WORK INSTRUCTION –
Retrieve all lines below that have the string "iPhone".

-------- PROVIDED MATERIAL --------

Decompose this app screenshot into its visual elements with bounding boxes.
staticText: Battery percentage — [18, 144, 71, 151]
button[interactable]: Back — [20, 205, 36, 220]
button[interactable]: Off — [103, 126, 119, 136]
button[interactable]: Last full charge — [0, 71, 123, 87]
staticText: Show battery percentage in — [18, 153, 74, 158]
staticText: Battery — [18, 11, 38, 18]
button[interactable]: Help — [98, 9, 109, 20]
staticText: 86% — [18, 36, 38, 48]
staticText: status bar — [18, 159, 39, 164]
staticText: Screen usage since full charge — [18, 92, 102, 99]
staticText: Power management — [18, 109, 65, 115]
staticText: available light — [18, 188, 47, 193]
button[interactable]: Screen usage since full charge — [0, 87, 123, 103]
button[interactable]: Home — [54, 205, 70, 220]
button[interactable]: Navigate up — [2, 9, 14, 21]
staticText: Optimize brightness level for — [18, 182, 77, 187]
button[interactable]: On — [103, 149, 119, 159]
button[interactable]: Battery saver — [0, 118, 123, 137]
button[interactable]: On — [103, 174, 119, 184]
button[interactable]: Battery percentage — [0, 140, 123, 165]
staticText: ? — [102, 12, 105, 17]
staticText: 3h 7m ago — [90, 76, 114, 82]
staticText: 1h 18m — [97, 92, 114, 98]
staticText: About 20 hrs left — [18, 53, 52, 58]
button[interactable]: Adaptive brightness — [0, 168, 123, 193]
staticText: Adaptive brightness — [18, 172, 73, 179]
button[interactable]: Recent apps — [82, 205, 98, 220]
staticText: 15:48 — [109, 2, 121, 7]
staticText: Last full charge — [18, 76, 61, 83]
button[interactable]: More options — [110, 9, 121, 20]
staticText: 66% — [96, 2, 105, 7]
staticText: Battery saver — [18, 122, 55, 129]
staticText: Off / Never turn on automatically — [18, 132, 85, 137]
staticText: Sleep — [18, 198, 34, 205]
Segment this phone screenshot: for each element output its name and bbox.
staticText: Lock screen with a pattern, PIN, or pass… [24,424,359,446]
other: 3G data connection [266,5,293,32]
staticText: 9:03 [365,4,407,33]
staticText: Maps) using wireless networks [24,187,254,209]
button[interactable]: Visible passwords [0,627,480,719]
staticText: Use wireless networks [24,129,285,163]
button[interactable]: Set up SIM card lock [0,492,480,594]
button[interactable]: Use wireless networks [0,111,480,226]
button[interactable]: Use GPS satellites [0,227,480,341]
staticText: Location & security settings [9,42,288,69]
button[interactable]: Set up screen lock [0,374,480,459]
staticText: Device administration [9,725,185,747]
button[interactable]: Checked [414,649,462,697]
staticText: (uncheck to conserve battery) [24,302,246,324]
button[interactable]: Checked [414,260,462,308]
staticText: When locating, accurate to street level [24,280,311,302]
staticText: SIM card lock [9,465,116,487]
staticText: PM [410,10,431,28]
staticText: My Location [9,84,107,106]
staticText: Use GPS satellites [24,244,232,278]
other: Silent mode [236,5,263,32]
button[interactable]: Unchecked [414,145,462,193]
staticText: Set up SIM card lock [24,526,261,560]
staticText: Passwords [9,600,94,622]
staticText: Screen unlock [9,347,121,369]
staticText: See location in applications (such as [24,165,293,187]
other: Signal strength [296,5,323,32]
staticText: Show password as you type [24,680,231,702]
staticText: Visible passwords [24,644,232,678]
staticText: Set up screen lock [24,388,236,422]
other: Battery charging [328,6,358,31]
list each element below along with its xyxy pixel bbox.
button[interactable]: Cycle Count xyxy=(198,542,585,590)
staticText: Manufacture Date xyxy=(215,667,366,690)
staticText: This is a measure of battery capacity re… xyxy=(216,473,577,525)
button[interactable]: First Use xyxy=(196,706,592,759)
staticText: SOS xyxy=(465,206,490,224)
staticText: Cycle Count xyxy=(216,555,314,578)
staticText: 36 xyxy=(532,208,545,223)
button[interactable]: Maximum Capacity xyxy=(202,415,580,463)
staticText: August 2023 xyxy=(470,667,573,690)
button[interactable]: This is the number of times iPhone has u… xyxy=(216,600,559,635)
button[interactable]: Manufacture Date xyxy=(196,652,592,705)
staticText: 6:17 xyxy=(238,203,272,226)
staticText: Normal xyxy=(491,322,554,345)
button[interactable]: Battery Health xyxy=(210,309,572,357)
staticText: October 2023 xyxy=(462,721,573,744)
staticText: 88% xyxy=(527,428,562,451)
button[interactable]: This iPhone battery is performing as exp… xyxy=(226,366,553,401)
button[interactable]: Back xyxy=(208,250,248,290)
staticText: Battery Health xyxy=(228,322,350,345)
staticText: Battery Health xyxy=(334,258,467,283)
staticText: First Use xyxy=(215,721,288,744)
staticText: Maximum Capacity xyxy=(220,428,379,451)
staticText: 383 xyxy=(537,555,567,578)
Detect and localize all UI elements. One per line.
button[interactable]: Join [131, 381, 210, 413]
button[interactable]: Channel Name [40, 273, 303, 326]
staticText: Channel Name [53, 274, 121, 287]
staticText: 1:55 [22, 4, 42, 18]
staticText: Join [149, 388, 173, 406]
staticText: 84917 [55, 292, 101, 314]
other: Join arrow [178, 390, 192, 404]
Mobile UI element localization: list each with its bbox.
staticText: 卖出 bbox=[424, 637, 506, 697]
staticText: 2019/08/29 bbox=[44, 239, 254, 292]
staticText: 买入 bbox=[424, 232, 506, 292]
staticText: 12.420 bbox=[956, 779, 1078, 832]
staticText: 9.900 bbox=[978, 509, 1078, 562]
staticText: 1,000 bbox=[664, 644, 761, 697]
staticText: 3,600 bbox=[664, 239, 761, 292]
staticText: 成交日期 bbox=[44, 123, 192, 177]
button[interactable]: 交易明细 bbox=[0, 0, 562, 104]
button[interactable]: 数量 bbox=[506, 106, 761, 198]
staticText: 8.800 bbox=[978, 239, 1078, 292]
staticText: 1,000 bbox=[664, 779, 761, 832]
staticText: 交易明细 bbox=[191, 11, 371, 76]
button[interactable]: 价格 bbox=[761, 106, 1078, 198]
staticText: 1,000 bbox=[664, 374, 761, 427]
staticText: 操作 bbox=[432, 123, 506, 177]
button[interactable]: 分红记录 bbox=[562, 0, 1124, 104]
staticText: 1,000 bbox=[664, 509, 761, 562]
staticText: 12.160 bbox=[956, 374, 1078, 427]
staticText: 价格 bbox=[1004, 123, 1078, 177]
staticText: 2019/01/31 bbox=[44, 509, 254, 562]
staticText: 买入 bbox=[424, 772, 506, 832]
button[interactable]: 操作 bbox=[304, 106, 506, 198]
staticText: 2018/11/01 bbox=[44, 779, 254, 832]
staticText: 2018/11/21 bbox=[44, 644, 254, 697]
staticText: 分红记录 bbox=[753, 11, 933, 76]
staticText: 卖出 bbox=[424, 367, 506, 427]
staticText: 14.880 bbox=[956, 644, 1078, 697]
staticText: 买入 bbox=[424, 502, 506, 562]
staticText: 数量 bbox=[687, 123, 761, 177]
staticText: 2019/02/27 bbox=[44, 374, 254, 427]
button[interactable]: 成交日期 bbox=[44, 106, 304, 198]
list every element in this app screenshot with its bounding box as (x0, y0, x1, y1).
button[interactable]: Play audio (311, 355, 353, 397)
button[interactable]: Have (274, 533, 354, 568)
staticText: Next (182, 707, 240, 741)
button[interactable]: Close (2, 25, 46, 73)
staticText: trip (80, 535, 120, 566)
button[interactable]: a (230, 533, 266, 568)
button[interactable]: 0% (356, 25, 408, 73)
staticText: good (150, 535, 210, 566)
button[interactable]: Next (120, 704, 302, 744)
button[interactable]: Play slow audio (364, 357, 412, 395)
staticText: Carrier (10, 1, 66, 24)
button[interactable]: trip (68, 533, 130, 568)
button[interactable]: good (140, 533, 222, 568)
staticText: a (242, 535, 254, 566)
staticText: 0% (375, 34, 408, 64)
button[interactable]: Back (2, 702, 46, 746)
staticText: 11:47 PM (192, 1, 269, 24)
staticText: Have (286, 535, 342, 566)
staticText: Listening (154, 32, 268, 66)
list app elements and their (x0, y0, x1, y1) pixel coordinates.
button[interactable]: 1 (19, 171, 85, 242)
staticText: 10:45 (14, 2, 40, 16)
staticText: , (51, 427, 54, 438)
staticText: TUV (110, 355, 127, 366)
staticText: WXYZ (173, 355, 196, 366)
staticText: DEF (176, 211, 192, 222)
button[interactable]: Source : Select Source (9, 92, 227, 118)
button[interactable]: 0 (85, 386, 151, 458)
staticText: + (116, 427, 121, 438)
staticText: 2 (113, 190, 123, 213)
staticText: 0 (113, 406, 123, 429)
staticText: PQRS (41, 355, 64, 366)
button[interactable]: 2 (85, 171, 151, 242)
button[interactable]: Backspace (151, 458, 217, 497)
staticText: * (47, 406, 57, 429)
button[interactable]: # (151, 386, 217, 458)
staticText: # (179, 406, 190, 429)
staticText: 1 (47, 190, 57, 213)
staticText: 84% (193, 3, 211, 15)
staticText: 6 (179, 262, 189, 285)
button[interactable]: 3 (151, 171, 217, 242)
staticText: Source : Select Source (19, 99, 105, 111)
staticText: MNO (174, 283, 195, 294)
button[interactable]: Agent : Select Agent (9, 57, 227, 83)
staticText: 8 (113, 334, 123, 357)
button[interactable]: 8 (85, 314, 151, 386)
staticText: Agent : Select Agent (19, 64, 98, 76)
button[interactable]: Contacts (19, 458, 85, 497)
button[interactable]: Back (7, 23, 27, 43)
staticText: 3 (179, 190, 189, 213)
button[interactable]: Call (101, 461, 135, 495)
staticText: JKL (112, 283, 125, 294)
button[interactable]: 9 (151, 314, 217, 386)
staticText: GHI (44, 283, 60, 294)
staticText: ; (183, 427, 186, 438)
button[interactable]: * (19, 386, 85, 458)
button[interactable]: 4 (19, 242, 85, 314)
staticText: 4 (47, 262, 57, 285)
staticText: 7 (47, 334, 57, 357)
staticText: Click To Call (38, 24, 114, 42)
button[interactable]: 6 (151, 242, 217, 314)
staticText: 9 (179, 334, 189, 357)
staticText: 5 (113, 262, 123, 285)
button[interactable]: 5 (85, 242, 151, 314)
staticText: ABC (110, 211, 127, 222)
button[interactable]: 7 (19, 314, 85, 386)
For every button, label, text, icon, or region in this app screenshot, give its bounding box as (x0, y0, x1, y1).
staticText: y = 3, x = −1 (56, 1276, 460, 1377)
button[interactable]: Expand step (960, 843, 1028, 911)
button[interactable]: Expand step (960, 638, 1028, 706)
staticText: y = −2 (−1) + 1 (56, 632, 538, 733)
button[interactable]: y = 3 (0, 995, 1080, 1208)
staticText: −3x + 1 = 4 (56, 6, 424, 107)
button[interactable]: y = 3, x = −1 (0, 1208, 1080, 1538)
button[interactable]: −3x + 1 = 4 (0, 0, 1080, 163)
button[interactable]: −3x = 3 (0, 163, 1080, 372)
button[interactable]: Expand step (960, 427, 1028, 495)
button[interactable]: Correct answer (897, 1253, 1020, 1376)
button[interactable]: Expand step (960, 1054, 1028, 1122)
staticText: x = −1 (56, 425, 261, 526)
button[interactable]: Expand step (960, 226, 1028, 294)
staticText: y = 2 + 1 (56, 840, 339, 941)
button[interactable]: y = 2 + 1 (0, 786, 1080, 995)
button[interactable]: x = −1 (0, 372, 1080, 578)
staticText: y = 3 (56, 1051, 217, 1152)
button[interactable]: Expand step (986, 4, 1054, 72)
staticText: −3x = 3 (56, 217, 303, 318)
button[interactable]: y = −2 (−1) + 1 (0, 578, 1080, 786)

--------

RESPONSE BELOW –
button[interactable]: This is the number of times iPhone has u… xyxy=(216,600,559,635)
button[interactable]: This iPhone battery is performing as exp… xyxy=(226,366,553,401)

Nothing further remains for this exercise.